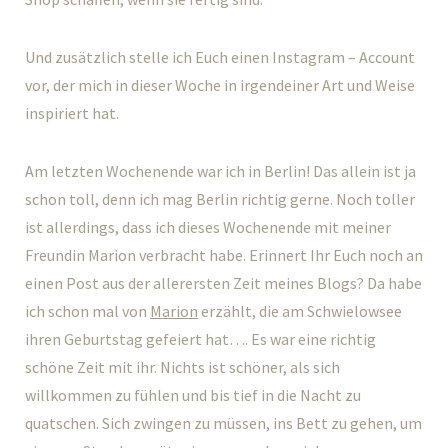
Und zusätzlich stelle ich Euch einen Instagram – Account
vor, der mich in dieser Woche in irgendeiner Art und Weise
inspiriert hat.
Am letzten Wochenende war ich in Berlin! Das allein ist ja
schon toll, denn ich mag Berlin richtig gerne. Noch toller
ist allerdings, dass ich dieses Wochenende mit meiner
Freundin Marion verbracht habe. Erinnert Ihr Euch noch an
einen Post aus der allerersten Zeit meines Blogs? Da habe
ich schon mal von
Marion
erzählt, die am Schwielowsee
ihren Geburtstag gefeiert hat…. Es war eine richtig
schöne Zeit mit ihr. Nichts ist schöner, als sich
willkommen zu fühlen und bis tief in die Nacht zu
quatschen. Sich zwingen zu müssen, ins Bett zu gehen, um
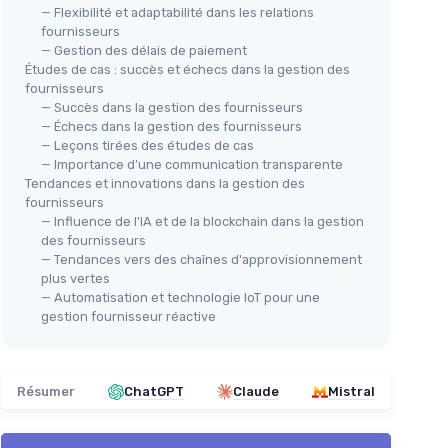
— Flexibilité et adaptabilité dans les relations
fournisseurs
— Gestion des délais de paiement
Études de cas : succès et échecs dans la gestion des
fournisseurs
— Succès dans la gestion des fournisseurs
— Échecs dans la gestion des fournisseurs
— Leçons tirées des études de cas
— Importance d’une communication transparente
Tendances et innovations dans la gestion des
fournisseurs
— Influence de l'IA et de la blockchain dans la gestion
des fournisseurs
— Tendances vers des chaînes d'approvisionnement
plus vertes
— Automatisation et technologie IoT pour une
gestion fournisseur réactive
Résumer
ChatGPT
Claude
Mistral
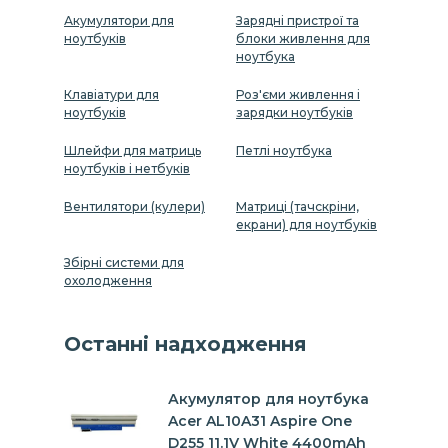
Акумулятори для
Зарядні пристрої та
ноутбуків
блоки живлення для
ноутбука
Клавіатури для
Роз'єми живлення і
ноутбуків
зарядки ноутбуків
Шлейфи для матриць
Петлі ноутбука
ноутбуків і нетбуків
Вентилятори (кулери)
Матриці (тачскріни,
екрани) для ноутбуків
Збірні системи для
охолодження
Останні надходження
Акумулятор для ноутбука
Acer AL10A31 Aspire One
D255 11.1V White 4400mAh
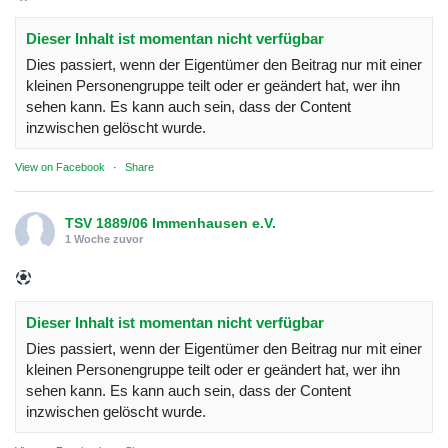
Dieser Inhalt ist momentan nicht verfügbar
Dies passiert, wenn der Eigentümer den Beitrag nur mit einer
kleinen Personengruppe teilt oder er geändert hat, wer ihn
sehen kann. Es kann auch sein, dass der Content
inzwischen gelöscht wurde.
View on Facebook
·
Share
TSV 1889/06 Immenhausen e.V.
1 Woche zuvor
Dieser Inhalt ist momentan nicht verfügbar
Dies passiert, wenn der Eigentümer den Beitrag nur mit einer
kleinen Personengruppe teilt oder er geändert hat, wer ihn
sehen kann. Es kann auch sein, dass der Content
inzwischen gelöscht wurde.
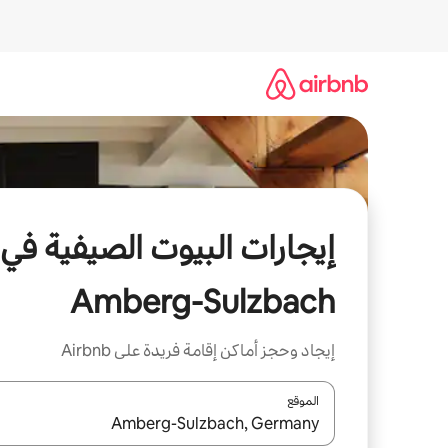
خطى
لى
لمحتوى
إيجارات البيوت الصيفية في
Amberg-Sulzbach
إيجاد وحجز أماكن إقامة فريدة على Airbnb
الموقع
عند توفر النتائج، انتقل باستخدام السهمين لأعلى ولأسف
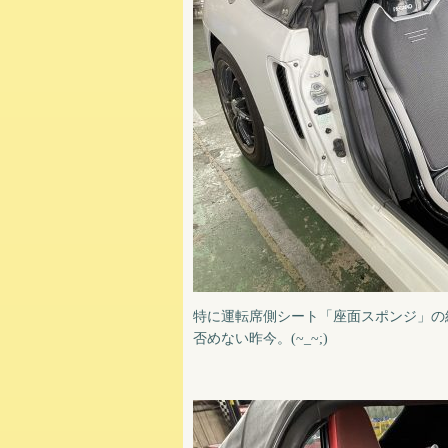
特に運転席側シート「座面スポンジ」の
否めない昨今。(~_~;)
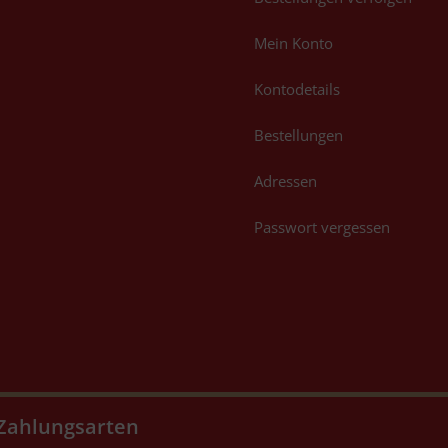
Mein Konto
Kontodetails
Bestellungen
Adressen
Passwort vergessen
Zahlungsarten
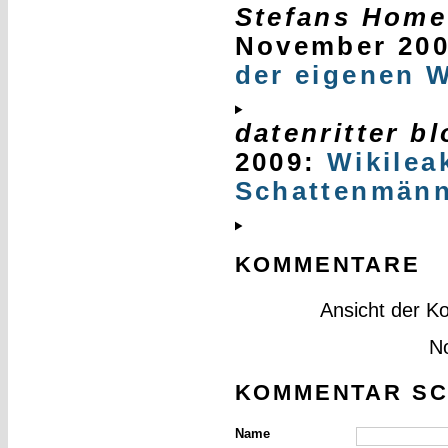
Stefans Home
November 20
der eigenen 
datenritter b
2009
:
Wikilea
Schattenmän
KOMMENTARE
Ansicht der K
N
KOMMENTAR SC
Name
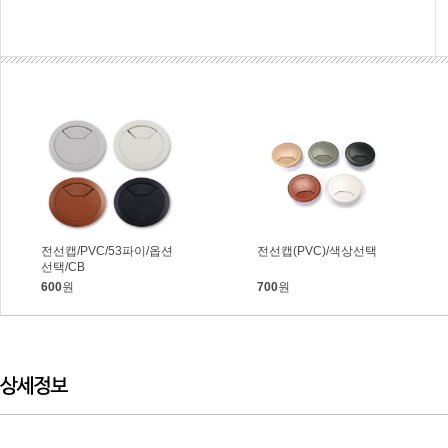
전선캡/PVC/53파이/옵션
전선캡(PVC)/색상선택
선택/CB
600
원
700
원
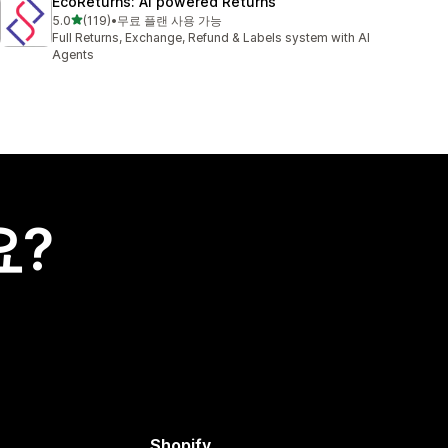
EcoReturns: AI powered Returns
별 5개 중
5.0
(119)
•
무료 플랜 사용 가능
총 리뷰 119개
Full Returns, Exchange, Refund & Labels system with AI
Agents
요?
Shopify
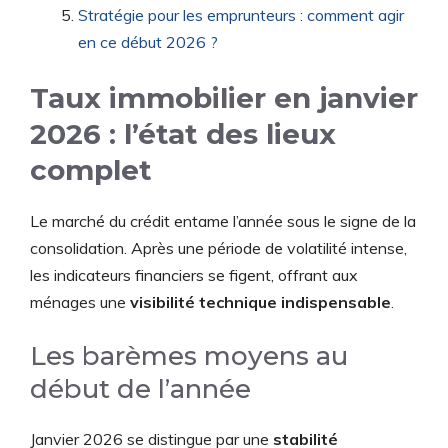
Stratégie pour les emprunteurs : comment agir
en ce début 2026 ?
Taux immobilier en janvier
2026 : l’état des lieux
complet
Le marché du crédit entame l’année sous le signe de la
consolidation. Après une période de volatilité intense,
les indicateurs financiers se figent, offrant aux
ménages une
visibilité technique indispensable
.
Les barèmes moyens au
début de l’année
Janvier 2026 se distingue par une
stabilité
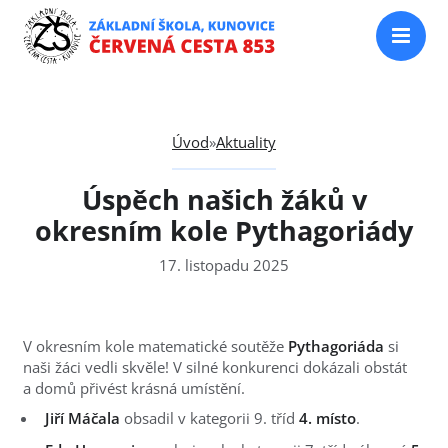
Úvod
»
Aktuality
Úspěch našich žáků v
okresním kole Pythagoriády
17. listopadu 2025
V okresním kole matematické soutěže
Pythagoriáda
si
naši žáci vedli skvěle! V silné konkurenci dokázali obstát
a domů přivést krásná umístění.
Jiří Máčala
obsadil v kategorii 9. tříd
4. místo
.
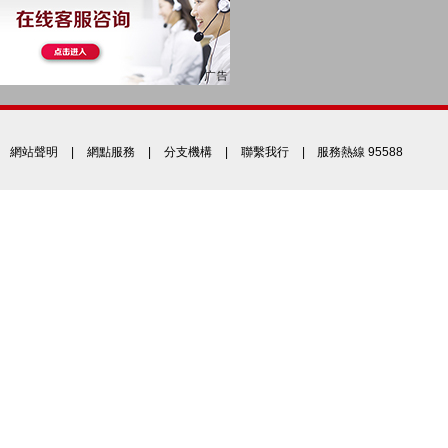
網站聲明
|
網點服務
|
分支機構
|
聯繫我行
| 服務熱線 95588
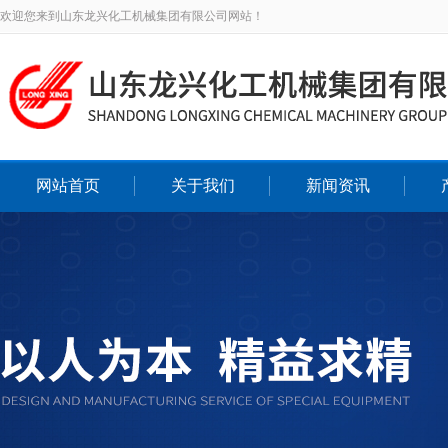
欢迎您来到山东龙兴化工机械集团有限公司网站！
网站首页
关于我们
新闻资讯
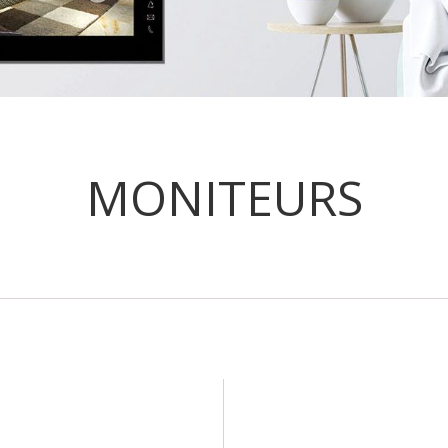
MONITEURS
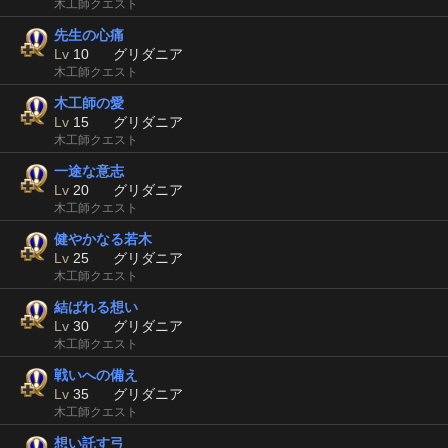
木工師クエスト
先生の心痛
Lv
10
グリダニア
木工師クエスト
木工師の愛
Lv
15
グリダニア
木工師クエスト
一途な意志
Lv
20
グリダニア
木工師クエスト
健やかなる若木
Lv
25
グリダニア
木工師クエスト
結ばれる想い
Lv
30
グリダニア
木工師クエスト
戦いへの備え
Lv
35
グリダニア
木工師クエスト
想い託す弓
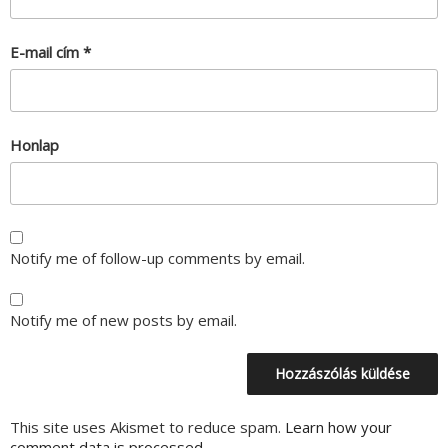
E-mail cím
*
Honlap
Notify me of follow-up comments by email.
Notify me of new posts by email.
This site uses Akismet to reduce spam.
Learn how your
comment data is processed.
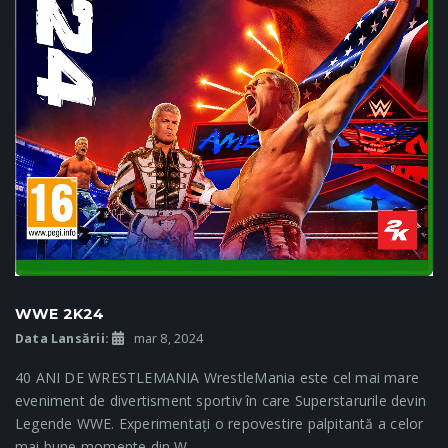
WWE 2K24
Data Lansării:
mar 8, 2024
40 ANI DE WRESTLEMANIA WrestleMania este cel mai mare
eveniment de divertisment sportiv în care Superstarurile devin
Legende WWE. Experimentați o repovestire palpitantă a celor
mai bune momente din W...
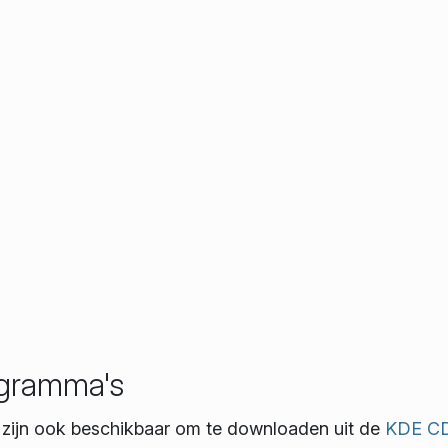
rogramma's
s zijn ook beschikbaar om te downloaden uit de
KDE C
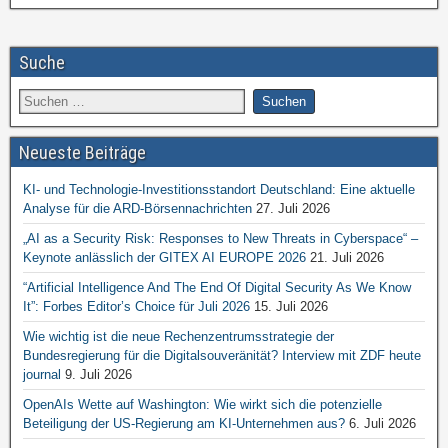
Suche
Neueste Beiträge
KI- und Technologie-Investitionsstandort Deutschland: Eine aktuelle
Analyse für die ARD-Börsennachrichten
27. Juli 2026
„AI as a Security Risk: Responses to New Threats in Cyberspace“ –
Keynote anlässlich der GITEX AI EUROPE 2026
21. Juli 2026
“Artificial Intelligence And The End Of Digital Security As We Know
It”: Forbes Editor’s Choice für Juli 2026
15. Juli 2026
Wie wichtig ist die neue Rechenzentrumsstrategie der
Bundesregierung für die Digitalsouveränität? Interview mit ZDF heute
journal
9. Juli 2026
OpenAIs Wette auf Washington: Wie wirkt sich die potenzielle
Beteiligung der US-Regierung am KI-Unternehmen aus?
6. Juli 2026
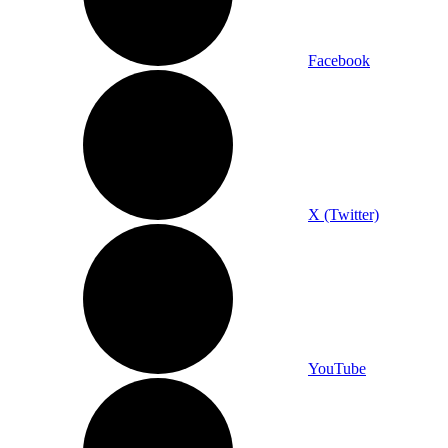
Facebook
X (Twitter)
YouTube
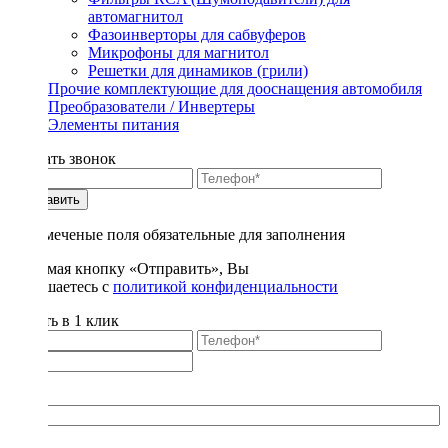
автомагнитол
Фазоинверторы для сабвуферов
Микрофоны для магнитол
Решетки для динамиков (грили)
Прочие комплектующие для дооснащения автомобиля
Преобразователи / Инвертеры
Элементы питания
Заказать звонок
Отправить
* - отмеченые поля обязательные для заполнения
Нажимая кнопку «Отправить», Вы
соглашаетесь с
политикой конфиденциальности
Купить в 1 клик
Title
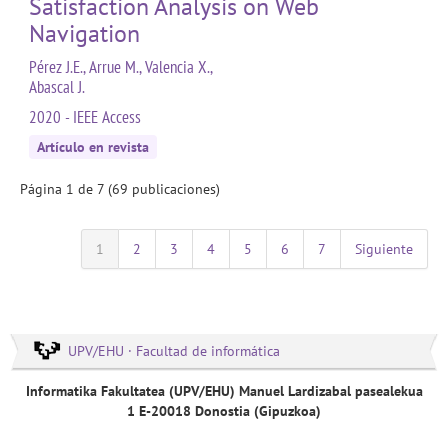
Satisfaction Analysis on Web
Navigation
Pérez J.E., Arrue M., Valencia X.,
Abascal J.
2020 - IEEE Access
Artículo en revista
Página 1 de 7 (69 publicaciones)
1
2
3
4
5
6
7
Siguiente
UPV/EHU · Facultad de informática
Informatika Fakultatea (UPV/EHU) Manuel Lardizabal pasealekua
1 E-20018 Donostia (Gipuzkoa)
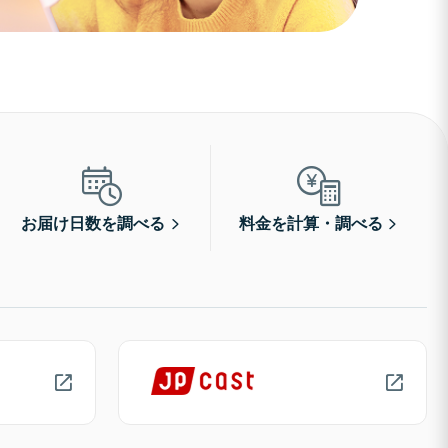
お届け日数を調べる
料金を計算・調べる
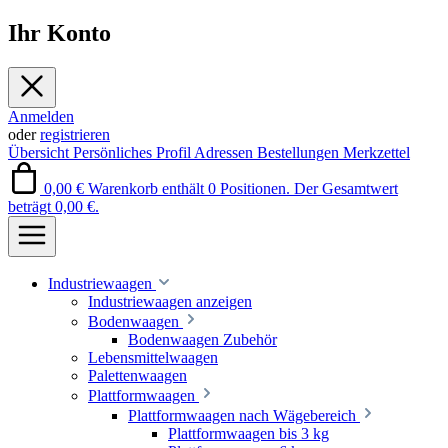
Ihr Konto
Anmelden
oder
registrieren
Übersicht
Persönliches Profil
Adressen
Bestellungen
Merkzettel
0,00 €
Warenkorb enthält 0 Positionen. Der Gesamtwert
beträgt 0,00 €.
Industriewaagen
Industriewaagen anzeigen
Bodenwaagen
Bodenwaagen Zubehör
Lebensmittelwaagen
Palettenwaagen
Plattformwaagen
Plattformwaagen nach Wägebereich
Plattformwaagen bis 3 kg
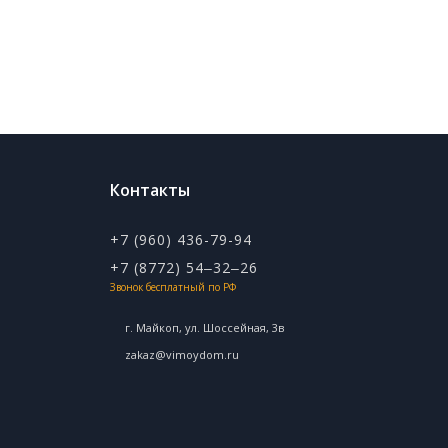
Контакты
+7 (960) 436-79-94
+7 (8772) 54‒32‒26
Звонок бесплатный по РФ
г. Майкоп, ул. ​Шоссейная, 3в
zakaz@vimoydom.ru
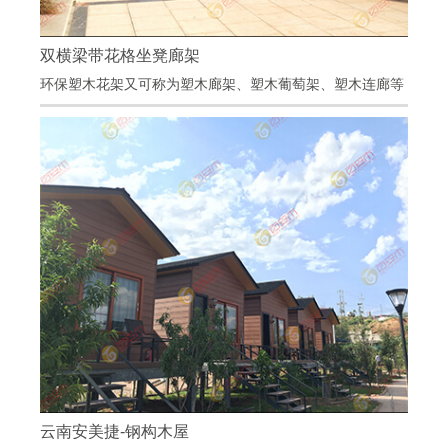
双横梁带花格坐凳廊架
双横梁带花格坐凳廊架
环保塑木花架又可称为塑木廊架、塑木葡萄架、塑木连廊等
项目地点：广东深圳
项目材料：百妥木塑木花架、百妥木塑木座椅
塑木花架主要用于小区、广场、园林、公园、车库等公
共场所，给文化广场、公园小区增添浓厚的艺术气息
云南安美捷-钢构木屋
云南安美捷-钢构木屋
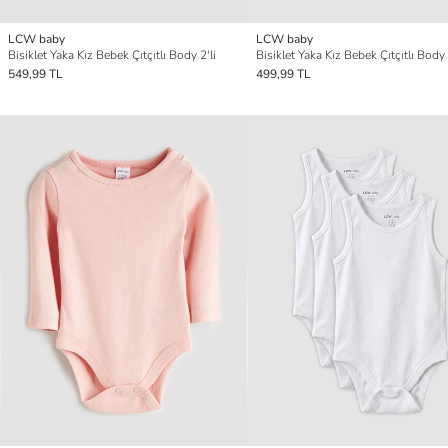
LCW baby
LCW baby
Bisiklet Yaka Kız Bebek Çıtçıtlı Body 2'li
Bisiklet Yaka Kız Bebek Çıtçıtlı Body 
549,99 TL
499,99 TL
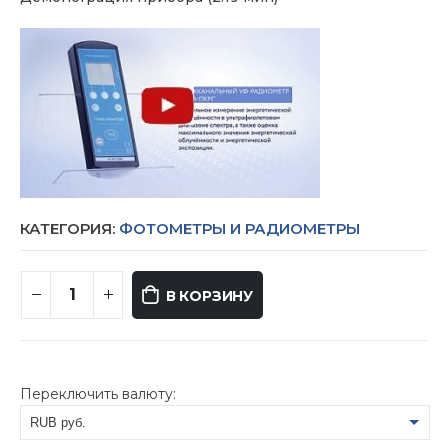
КАТЕГОРИЯ:
ФОТОМЕТРЫ И РАДИОМЕТРЫ
В КОРЗИНУ
Переключить валюту:
RUB руб.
──────
(TASK): Search the listing above for the string "Zeit" and copy each line that has it.

(ANSWER SPACE):
einen Post aus der allerersten Zeit meines Blogs? Da habe
schöne Zeit mit ihr. Nichts ist schöner, als sich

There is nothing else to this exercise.